Aku mungkin akan menikah lagi, ya. Tapi aku tidak akan menceraikanmu.”
Aku menggeleng. “Untuk apa aku tetap ada di sini? Bukankah aku tidak bisa memberikan keturunan untuk keluargamu?” “Sudahlah, Rania jangan sok berlagak menjadi korban begitu. Seakan-akan kamu yang paling berjuang,” tukas ibu mertuaku. “Padahal di sini kamu yang tidak becus memberikan kami keturunan Danu.” Hatiku bergetar mendengar kata-kata itu. Aku menggeleng, menatap tidak percaya ke arah ibu mertua yang selama ini aku hormati. “Bu, saya tidak mandul,” ucapku. Meski masih terdengar gemetar, tapi aku berusaha terdengar tegas.“Tidak ada yang bermasalah dari saya. Hanya saja–”

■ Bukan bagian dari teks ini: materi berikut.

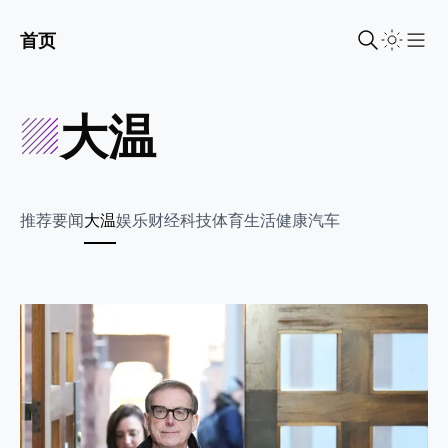
首页
Sho
大温
推荐
要闻
大温
娱乐
财经
科技
体育
生活
健康
汽车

Ibu mertuaku mendengus. “Kalau tidak mandul, tidak mungkin kamu belum hamil sampai sekarang. Sudahlah!” Aku diam menatap wanita paruh baya itu. “Apakah memang fungsiku di sini hanya sebagai pencetak anak, Bu?” tanyaku lirih kemudian. “Apakah … semua yang keluarga ini lalui bersama saya … tidak ada artinya?” Dulu, saat aku pertama bertemu Mas Danu, kondisi keluarga ini tidak sedang baik-baik saja. Ibu mertuaku kecelakaan, tertabrak hingga lumpuh. Semua biaya lari ke pengobatan ibu hingga kebutuhan semuanya terbengkalai. Akulah yang merawat ibu mertuaku hingga Ibu bisa berjalan kembali. Di saat semua anaknya enggan dekat-dekat karena beliau bau pesing, bahkan enggan membantu Ibu bersih-bersih lantaran merasa jijik, akulah yang melakukan peran itu.Sebagai baktiku. Sebagai istri Mas Danu, sekaligus menantu Ibu.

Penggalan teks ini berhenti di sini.